My thoughts on the topic

I don’t think there is any doubt that coronary artery disease is due to inflammation causing cholesterol to build up the artery walls. If you have a very high cholesterol it is easier to build up, but not so for mildly high and normal levels. The major cause of inflammation is oxidation and free radicals, and this is made worse by a diet high in sugar, and obesity.
What is the best diet? – The Mediterranean diet which is high in monounsaturated fats, moderate intake of saturated fat, low in sugars is probably the healthiest. There is no doubt that trans-fats found in processed foods and high sugar are undesirable and should be avoided. Natural foods containing saturated fats such as butter cheese are much healthier and better than artificially created margarines etc.

  • Should I eat saturated fat? My answer to this is yes, but not in huge amounts.
  • What about sugar? I personally feel, along with many others that this is the major problem in the world today, and we should remove as much sugar from our diet as we possibly can, particularly in our children. Obesity leading to diabetes is going to be the Grim Reaper of our children unless we do something about it, and that is our role as parents to change. Children must be brought up to enjoy drinking pure water, not soft drinks, energy drinks and flavoured milk.
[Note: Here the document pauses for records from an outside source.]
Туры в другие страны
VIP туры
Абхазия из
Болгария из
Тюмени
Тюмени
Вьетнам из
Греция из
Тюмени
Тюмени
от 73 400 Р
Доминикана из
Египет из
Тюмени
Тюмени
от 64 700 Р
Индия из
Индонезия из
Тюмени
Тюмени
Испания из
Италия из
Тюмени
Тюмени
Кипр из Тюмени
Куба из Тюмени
  • What about cholesterol-lowering drugs? There have been numerous studies over the years trying to reduce heart disease with diet, bile acids sequestrants (which trap the cholesterol in our gut) and many drugs. None have showed any reduction in heart disease with the single exception of the statin drugs. This does suggest that it is not cholesterol that is the major problem, and lowering it is not the way to go.
  • Statin drugs – these have become the most profitable drugs of all time, and at one stage it was suggested that everybody over the age of 50 should be taking a statin. I have written a page on statin on this website as well, but in brief statin drugs do appear to reduce the incidence of heart disease by between 15 and 25% depending on the study. Almost certainly they do this through some mechanism other than lowering cholesterol, probably as an antiinflammatory. However if you have a high risk of heart disease (previous heart attack, angina, angioplasty or bypass surgery, have demonstrated coronary disease on angiograms or CT scan, or have a very high cholesterol and/or family history of heart disease), then taking statin drugs will reduce your risk of having a heart attack or death by between 15 and 25%. These drugs do have side-effects but most can be detected, and if you are at high risk my recommendation would be to take the drugs but stopped them if significant side-effects occur.
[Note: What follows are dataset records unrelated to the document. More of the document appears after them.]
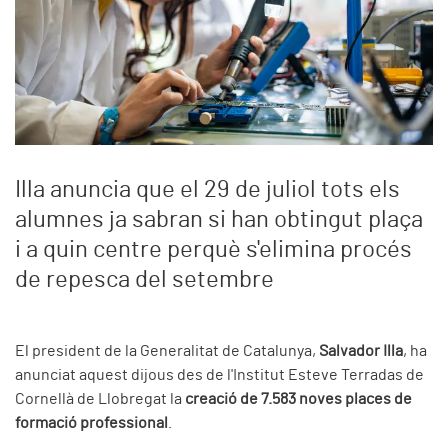
Illa anuncia que el 29 de juliol tots els
alumnes ja sabran si han obtingut plaça
i a quin centre perquè s'elimina procés
de repesca del setembre
El president de la Generalitat de Catalunya,
Salvador Illa
, ha
anunciat aquest dijous des de l'Institut Esteve Terradas de
Cornellà de Llobregat la
creació de 7.583 noves places de
formació professional
.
So there we are, you’re probably more confused than when you started reading this page, but welcome to the crowd.
In my opinion concerning heart disease – sugar is the major problem followed closely by trans fats, obesity, lack of exercise, refined food and not eating enough fruit and vegetables.
For primary prevention I believe reversing these is the best approach. If you have definite heart disease, I would avoid all of these and probably take a low dose of a statin drug provided it does not cause significant side-effects.